**Problem requirements:**
Only the lines of the data holding the string "Order" need to be returned.

**Excerpted records:**
========================

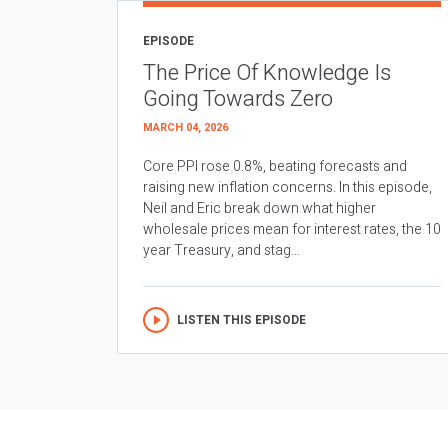
EPISODE
The Price Of Knowledge Is
Going Towards Zero
MARCH 04, 2026
Core PPI rose 0.8%, beating forecasts and
raising new inflation concerns. In this episode,
Neil and Eric break down what higher
wholesale prices mean for interest rates, the 10
year Treasury, and stag...
LISTEN THIS EPISODE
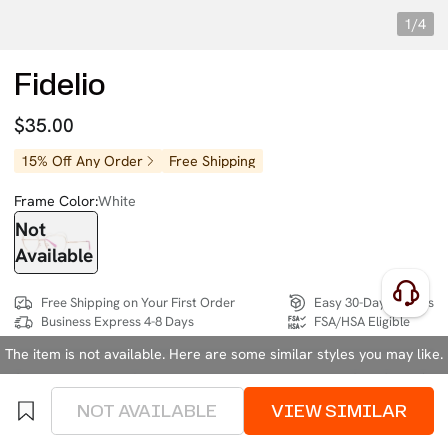
1/4
Fidelio
$35.00
15% Off Any Order
Free Shipping
Frame Color:
White
Not
Available
Free Shipping on Your First Order
Easy 30-Day Returns
Business Express 4-8 Days
FSA/HSA Eligible
The item is not available. Here are some similar styles you may like.
SIZE:
Extra Wide (137mm)
Size Chart
NOT AVAILABLE
VIEW SIMILAR
4 interest-free instalments of $8.75 with
klarna
or
afterpay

========================

**Response area:**
15% Off Any Order
Free Shipping on Your First Order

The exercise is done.